#### Your assignment:
Everything in the records below goes into the copy exactly, except the pictures.

#### Recorded data:
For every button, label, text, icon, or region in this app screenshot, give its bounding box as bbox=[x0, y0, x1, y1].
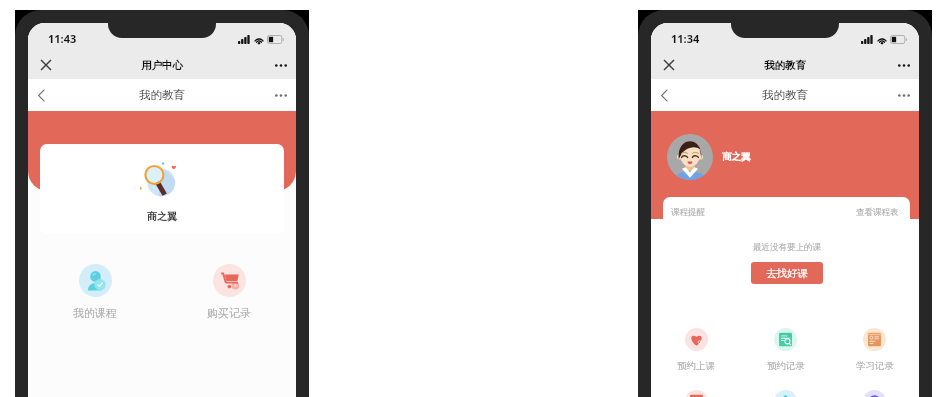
staticText: 预约记录 bbox=[767, 360, 805, 372]
staticText: 我的教育 bbox=[762, 88, 808, 102]
button[interactable] bbox=[830, 390, 919, 397]
button[interactable]: 查看课程表 bbox=[856, 207, 899, 218]
button[interactable]: More bbox=[265, 51, 296, 79]
button[interactable]: Back bbox=[28, 79, 55, 111]
staticText: 预约上课 bbox=[677, 360, 715, 372]
button[interactable]: Close bbox=[28, 51, 64, 79]
staticText: 最近没有要上的课 bbox=[753, 242, 821, 253]
staticText: 商之翼 bbox=[722, 151, 751, 163]
staticText: 我的教育 bbox=[764, 59, 806, 72]
staticText: 我的课程 bbox=[73, 306, 117, 320]
staticText: 我的教育 bbox=[139, 88, 185, 102]
button[interactable]: 购买记录 bbox=[162, 264, 296, 320]
staticText: 11:43 bbox=[48, 31, 77, 46]
button[interactable]: More options bbox=[888, 79, 919, 111]
staticText: 课程提醒 bbox=[671, 207, 705, 218]
button[interactable]: 去找好课 bbox=[751, 262, 823, 284]
staticText: 11:34 bbox=[671, 31, 700, 46]
button[interactable]: Close bbox=[651, 51, 687, 79]
staticText: 购买记录 bbox=[207, 306, 251, 320]
staticText: 用户中心 bbox=[141, 59, 183, 72]
button[interactable]: Back bbox=[651, 79, 678, 111]
button[interactable]: 学习记录 bbox=[830, 328, 919, 372]
button[interactable]: More bbox=[888, 51, 919, 79]
button[interactable]: 预约上课 bbox=[651, 328, 741, 372]
staticText: 商之翼 bbox=[147, 210, 177, 223]
button[interactable]: 预约记录 bbox=[741, 328, 830, 372]
button[interactable]: More options bbox=[265, 79, 296, 111]
button[interactable]: 商之翼 bbox=[40, 144, 284, 234]
button[interactable]: 我的课程 bbox=[28, 264, 162, 320]
staticText: 学习记录 bbox=[856, 360, 894, 372]
button[interactable] bbox=[741, 390, 830, 397]
button[interactable] bbox=[651, 390, 741, 397]
staticText: 去找好课 bbox=[766, 267, 808, 280]
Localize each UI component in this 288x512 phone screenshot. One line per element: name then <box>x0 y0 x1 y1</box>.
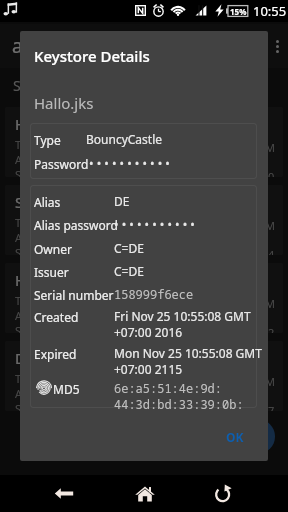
staticText: • • • • • • • • • • • <box>114 216 195 232</box>
staticText: Sample.jks <box>15 192 91 212</box>
staticText: 10:48 AM <box>227 218 275 233</box>
staticText: SHA1 a4:5f:c2:33 <box>15 401 110 411</box>
staticText: Alias DE <box>15 386 71 401</box>
staticText: Type BouncyCastle <box>15 293 127 308</box>
staticText: 10:55 AM <box>227 140 275 155</box>
staticText: Type BouncyCastle <box>15 371 127 386</box>
staticText: Alias password <box>34 217 118 233</box>
staticText: SHA1 a4:5f:c2:33 <box>15 323 110 333</box>
button[interactable]: Home <box>117 476 173 511</box>
staticText: C=DE <box>114 240 144 256</box>
staticText: Keystore Details <box>34 46 150 66</box>
button[interactable]: Add keystore <box>240 419 275 454</box>
button[interactable]: Refresh <box>195 476 251 511</box>
staticText: Type <box>34 132 61 148</box>
staticText: Home.jks <box>15 270 81 290</box>
button[interactable]: Hallo.jks <box>5 107 283 177</box>
staticText: Alias DE <box>15 152 71 167</box>
button[interactable]: OK <box>214 422 256 452</box>
staticText: Alias <box>34 194 61 210</box>
staticText: OK <box>226 429 244 445</box>
staticText: Issuer <box>34 264 69 280</box>
staticText: C=DE <box>114 263 144 279</box>
staticText: 09:12 AM <box>227 296 275 311</box>
staticText: BouncyCastle <box>86 131 163 147</box>
staticText: SHA1 a4:5f:c2:33 <box>15 245 110 255</box>
staticText: • • • • • • • • • • • <box>89 155 170 171</box>
staticText: 10:55 <box>253 2 287 20</box>
staticText: 08:31 AM <box>227 374 275 389</box>
staticText: Alias DE <box>15 230 71 245</box>
staticText: 0 <box>268 169 275 177</box>
staticText: Hallo.jks <box>15 114 75 134</box>
staticText: 4 <box>268 247 275 255</box>
staticText: DE <box>114 193 130 209</box>
staticText: Type BouncyCastle <box>15 137 127 152</box>
button[interactable]: apkeystore <box>0 24 288 68</box>
staticText: Created <box>34 309 79 325</box>
staticText: Mon Nov 25 10:55:08 GMT +07:00 2115 <box>114 345 262 377</box>
staticText: Debug.jks <box>15 348 86 368</box>
staticText: Serial number <box>34 287 114 303</box>
staticText: Expired <box>34 346 77 362</box>
staticText: apkeystore <box>12 33 111 59</box>
staticText: Hallo.jks <box>34 93 94 113</box>
staticText: 2 <box>268 325 275 333</box>
button[interactable]: Back <box>36 476 92 511</box>
button[interactable]: Home.jks <box>5 263 283 333</box>
staticText: Owner <box>34 241 72 257</box>
staticText: 15% <box>230 6 247 17</box>
staticText: Fri Nov 25 10:55:08 GMT +07:00 2016 <box>114 308 251 340</box>
staticText: 6e:a5:51:4e:9d: 44:3d:bd:33:39:0b: <box>114 380 244 413</box>
button[interactable]: Sample.jks <box>5 185 283 255</box>
staticText: SHOW ALL <box>13 76 83 95</box>
staticText: 158999f6ece <box>114 286 194 302</box>
staticText: Alias DE <box>15 308 71 323</box>
staticText: Password <box>34 156 89 172</box>
button[interactable]: Debug.jks <box>5 341 283 411</box>
staticText: MD5 <box>53 381 80 397</box>
staticText: Type BouncyCastle <box>15 215 127 230</box>
staticText: SHA1 a4:5f:c2:33 <box>15 167 110 177</box>
staticText: 7 <box>268 403 275 411</box>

#### Finished task:
For every button, label, text, icon, or region in this app screenshot, give its bounding box as bbox=[x0, y0, x1, y1].
staticText: 预约记录 bbox=[767, 360, 805, 372]
staticText: 我的教育 bbox=[762, 88, 808, 102]
button[interactable] bbox=[830, 390, 919, 397]
button[interactable]: 查看课程表 bbox=[856, 207, 899, 218]
button[interactable]: More bbox=[265, 51, 296, 79]
button[interactable]: Back bbox=[28, 79, 55, 111]
staticText: 预约上课 bbox=[677, 360, 715, 372]
button[interactable]: Close bbox=[28, 51, 64, 79]
staticText: 最近没有要上的课 bbox=[753, 242, 821, 253]
staticText: 商之翼 bbox=[722, 151, 751, 163]
staticText: 我的教育 bbox=[764, 59, 806, 72]
staticText: 我的课程 bbox=[73, 306, 117, 320]
staticText: 我的教育 bbox=[139, 88, 185, 102]
button[interactable]: 购买记录 bbox=[162, 264, 296, 320]
staticText: 11:43 bbox=[48, 31, 77, 46]
button[interactable]: More options bbox=[888, 79, 919, 111]
staticText: 课程提醒 bbox=[671, 207, 705, 218]
button[interactable]: 去找好课 bbox=[751, 262, 823, 284]
staticText: 11:34 bbox=[671, 31, 700, 46]
button[interactable]: Close bbox=[651, 51, 687, 79]
staticText: 购买记录 bbox=[207, 306, 251, 320]
staticText: 用户中心 bbox=[141, 59, 183, 72]
button[interactable]: Back bbox=[651, 79, 678, 111]
button[interactable]: 学习记录 bbox=[830, 328, 919, 372]
button[interactable]: More bbox=[888, 51, 919, 79]
button[interactable]: 预约上课 bbox=[651, 328, 741, 372]
staticText: 商之翼 bbox=[147, 210, 177, 223]
button[interactable]: 预约记录 bbox=[741, 328, 830, 372]
button[interactable]: More options bbox=[265, 79, 296, 111]
button[interactable]: 商之翼 bbox=[40, 144, 284, 234]
button[interactable]: 我的课程 bbox=[28, 264, 162, 320]
staticText: 学习记录 bbox=[856, 360, 894, 372]
button[interactable] bbox=[741, 390, 830, 397]
button[interactable] bbox=[651, 390, 741, 397]
staticText: 去找好课 bbox=[766, 267, 808, 280]
Localize each UI component in this 288x512 phone screenshot. One line per element: name then <box>x0 y0 x1 y1</box>.
staticText: • • • • • • • • • • • <box>114 216 195 232</box>
staticText: Sample.jks <box>15 192 91 212</box>
staticText: 10:48 AM <box>227 218 275 233</box>
staticText: SHA1 a4:5f:c2:33 <box>15 401 110 411</box>
staticText: Alias DE <box>15 386 71 401</box>
staticText: Type BouncyCastle <box>15 293 127 308</box>
staticText: 10:55 AM <box>227 140 275 155</box>
staticText: Type BouncyCastle <box>15 371 127 386</box>
staticText: Alias password <box>34 217 118 233</box>
staticText: SHA1 a4:5f:c2:33 <box>15 323 110 333</box>
button[interactable]: Home <box>117 476 173 511</box>
staticText: C=DE <box>114 240 144 256</box>
staticText: Keystore Details <box>34 46 150 66</box>
button[interactable]: Add keystore <box>240 419 275 454</box>
button[interactable]: Refresh <box>195 476 251 511</box>
staticText: Type <box>34 132 61 148</box>
staticText: Home.jks <box>15 270 81 290</box>
button[interactable]: Hallo.jks <box>5 107 283 177</box>
staticText: Alias DE <box>15 152 71 167</box>
button[interactable]: OK <box>214 422 256 452</box>
staticText: Alias <box>34 194 61 210</box>
staticText: OK <box>226 429 244 445</box>
staticText: Issuer <box>34 264 69 280</box>
staticText: C=DE <box>114 263 144 279</box>
staticText: 09:12 AM <box>227 296 275 311</box>
staticText: BouncyCastle <box>86 131 163 147</box>
staticText: SHA1 a4:5f:c2:33 <box>15 245 110 255</box>
staticText: • • • • • • • • • • • <box>89 155 170 171</box>
staticText: 10:55 <box>253 2 287 20</box>
staticText: 08:31 AM <box>227 374 275 389</box>
staticText: Alias DE <box>15 230 71 245</box>
staticText: 0 <box>268 169 275 177</box>
staticText: Hallo.jks <box>15 114 75 134</box>
staticText: 4 <box>268 247 275 255</box>
staticText: DE <box>114 193 130 209</box>
staticText: Type BouncyCastle <box>15 137 127 152</box>
button[interactable]: apkeystore <box>0 24 288 68</box>
staticText: Created <box>34 309 79 325</box>
staticText: Mon Nov 25 10:55:08 GMT +07:00 2115 <box>114 345 262 377</box>
staticText: Debug.jks <box>15 348 86 368</box>
staticText: Serial number <box>34 287 114 303</box>
staticText: Expired <box>34 346 77 362</box>
staticText: apkeystore <box>12 33 111 59</box>
staticText: Hallo.jks <box>34 93 94 113</box>
staticText: 2 <box>268 325 275 333</box>
button[interactable]: Back <box>36 476 92 511</box>
button[interactable]: Home.jks <box>5 263 283 333</box>
staticText: Owner <box>34 241 72 257</box>
staticText: 15% <box>230 6 247 17</box>
staticText: Fri Nov 25 10:55:08 GMT +07:00 2016 <box>114 308 251 340</box>
staticText: 6e:a5:51:4e:9d: 44:3d:bd:33:39:0b: <box>114 380 244 413</box>
button[interactable]: Sample.jks <box>5 185 283 255</box>
staticText: SHOW ALL <box>13 76 83 95</box>
staticText: 158999f6ece <box>114 286 194 302</box>
staticText: Alias DE <box>15 308 71 323</box>
staticText: Password <box>34 156 89 172</box>
button[interactable]: Debug.jks <box>5 341 283 411</box>
staticText: MD5 <box>53 381 80 397</box>
staticText: Type BouncyCastle <box>15 215 127 230</box>
staticText: SHA1 a4:5f:c2:33 <box>15 167 110 177</box>
staticText: 7 <box>268 403 275 411</box>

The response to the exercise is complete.